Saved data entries
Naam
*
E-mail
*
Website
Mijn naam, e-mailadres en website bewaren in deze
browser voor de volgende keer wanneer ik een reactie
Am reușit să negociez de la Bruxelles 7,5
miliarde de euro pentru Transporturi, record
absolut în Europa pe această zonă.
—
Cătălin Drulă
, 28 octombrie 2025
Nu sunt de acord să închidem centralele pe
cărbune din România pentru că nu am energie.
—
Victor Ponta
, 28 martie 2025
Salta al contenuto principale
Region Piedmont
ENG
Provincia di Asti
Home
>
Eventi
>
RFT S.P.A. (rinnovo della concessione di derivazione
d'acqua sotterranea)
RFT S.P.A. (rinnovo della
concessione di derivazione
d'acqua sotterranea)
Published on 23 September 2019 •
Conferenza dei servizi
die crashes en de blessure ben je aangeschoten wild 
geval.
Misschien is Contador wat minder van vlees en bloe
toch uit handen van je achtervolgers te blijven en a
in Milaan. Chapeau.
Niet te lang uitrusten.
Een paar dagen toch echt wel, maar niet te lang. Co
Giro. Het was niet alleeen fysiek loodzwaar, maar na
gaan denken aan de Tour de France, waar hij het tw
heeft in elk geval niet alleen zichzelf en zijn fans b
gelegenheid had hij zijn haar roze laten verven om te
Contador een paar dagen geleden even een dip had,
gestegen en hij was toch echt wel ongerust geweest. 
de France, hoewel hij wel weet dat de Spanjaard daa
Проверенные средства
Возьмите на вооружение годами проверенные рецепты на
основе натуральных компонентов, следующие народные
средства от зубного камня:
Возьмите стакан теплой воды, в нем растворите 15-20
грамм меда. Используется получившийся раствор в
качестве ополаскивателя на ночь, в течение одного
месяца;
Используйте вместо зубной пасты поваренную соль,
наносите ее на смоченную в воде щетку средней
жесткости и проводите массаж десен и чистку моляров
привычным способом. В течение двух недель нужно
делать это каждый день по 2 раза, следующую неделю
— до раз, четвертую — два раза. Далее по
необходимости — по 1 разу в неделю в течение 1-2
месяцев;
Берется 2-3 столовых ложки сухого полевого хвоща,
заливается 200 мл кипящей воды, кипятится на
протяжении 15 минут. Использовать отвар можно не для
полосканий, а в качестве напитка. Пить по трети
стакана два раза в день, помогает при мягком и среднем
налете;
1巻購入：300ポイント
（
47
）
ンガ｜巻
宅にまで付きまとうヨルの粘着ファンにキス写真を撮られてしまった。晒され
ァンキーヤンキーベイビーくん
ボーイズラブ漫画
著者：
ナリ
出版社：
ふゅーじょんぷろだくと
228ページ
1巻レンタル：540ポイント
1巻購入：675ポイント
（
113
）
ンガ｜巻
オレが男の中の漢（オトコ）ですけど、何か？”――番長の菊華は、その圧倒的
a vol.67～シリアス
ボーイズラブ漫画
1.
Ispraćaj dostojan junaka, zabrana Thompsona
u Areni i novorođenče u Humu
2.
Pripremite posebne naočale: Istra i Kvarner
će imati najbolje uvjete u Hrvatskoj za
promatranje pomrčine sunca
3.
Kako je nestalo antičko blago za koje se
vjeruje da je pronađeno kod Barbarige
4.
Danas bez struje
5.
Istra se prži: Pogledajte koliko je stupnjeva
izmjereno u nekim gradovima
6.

==

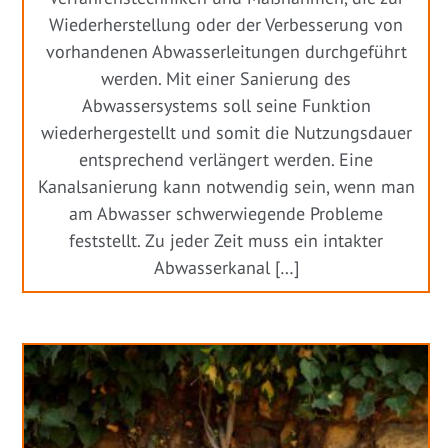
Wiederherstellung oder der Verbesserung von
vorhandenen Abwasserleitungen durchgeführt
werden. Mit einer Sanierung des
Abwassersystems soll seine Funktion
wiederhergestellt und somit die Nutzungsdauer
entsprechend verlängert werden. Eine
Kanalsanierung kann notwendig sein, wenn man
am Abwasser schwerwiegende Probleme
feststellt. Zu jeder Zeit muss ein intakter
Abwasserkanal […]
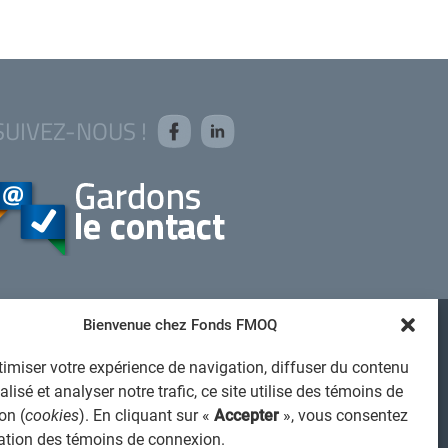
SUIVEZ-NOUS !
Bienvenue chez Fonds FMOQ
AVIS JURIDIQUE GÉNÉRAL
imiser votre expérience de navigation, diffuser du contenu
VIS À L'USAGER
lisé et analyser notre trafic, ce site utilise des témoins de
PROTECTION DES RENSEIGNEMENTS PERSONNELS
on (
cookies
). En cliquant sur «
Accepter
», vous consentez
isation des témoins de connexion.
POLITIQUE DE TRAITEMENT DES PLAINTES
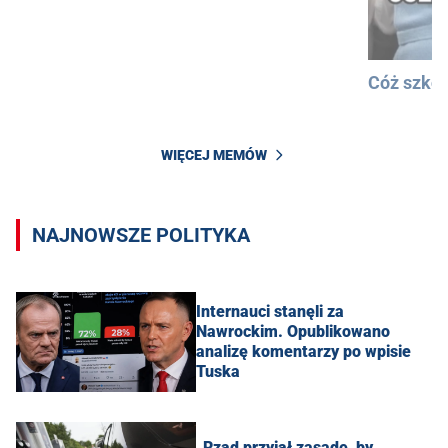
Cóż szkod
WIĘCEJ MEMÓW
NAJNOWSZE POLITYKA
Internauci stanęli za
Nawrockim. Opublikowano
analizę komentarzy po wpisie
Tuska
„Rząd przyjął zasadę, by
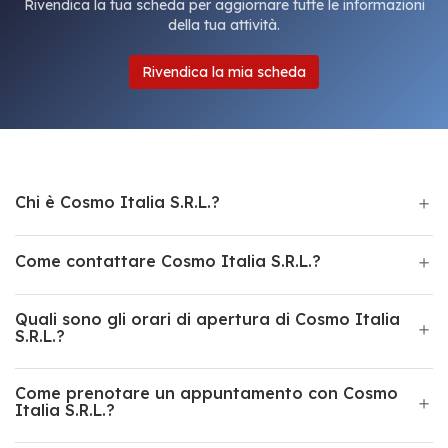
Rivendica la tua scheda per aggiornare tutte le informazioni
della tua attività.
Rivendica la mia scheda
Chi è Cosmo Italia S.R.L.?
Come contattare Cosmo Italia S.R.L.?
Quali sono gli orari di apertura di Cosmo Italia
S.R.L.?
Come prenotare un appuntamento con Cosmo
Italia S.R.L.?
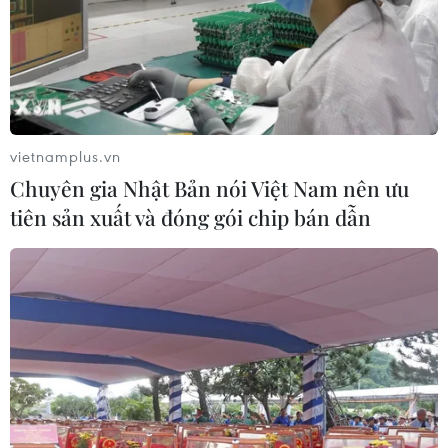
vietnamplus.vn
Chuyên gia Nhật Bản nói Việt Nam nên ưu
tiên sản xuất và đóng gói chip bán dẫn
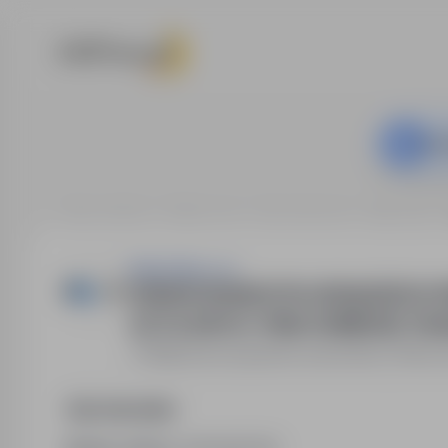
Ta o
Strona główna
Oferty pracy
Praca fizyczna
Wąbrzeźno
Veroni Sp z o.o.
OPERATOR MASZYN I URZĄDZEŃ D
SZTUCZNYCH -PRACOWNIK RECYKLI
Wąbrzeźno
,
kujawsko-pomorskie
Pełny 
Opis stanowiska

Task details: Retype exactly, and only, the lines above from the one where "Provincia di Asti" occurs up to and including the one where "Niet te lang uitrusten." occurs.

The answer:
Provincia di Asti
Home
>
Eventi
>
RFT S.P.A. (rinnovo della concessione di derivazione
d'acqua sotterranea)
RFT S.P.A. (rinnovo della
concessione di derivazione
d'acqua sotterranea)
Published on 23 September 2019 •
Conferenza dei servizi
die crashes en de blessure ben je aangeschoten wild 
geval.
Misschien is Contador wat minder van vlees en bloe
toch uit handen van je achtervolgers te blijven en a
in Milaan. Chapeau.
Niet te lang uitrusten.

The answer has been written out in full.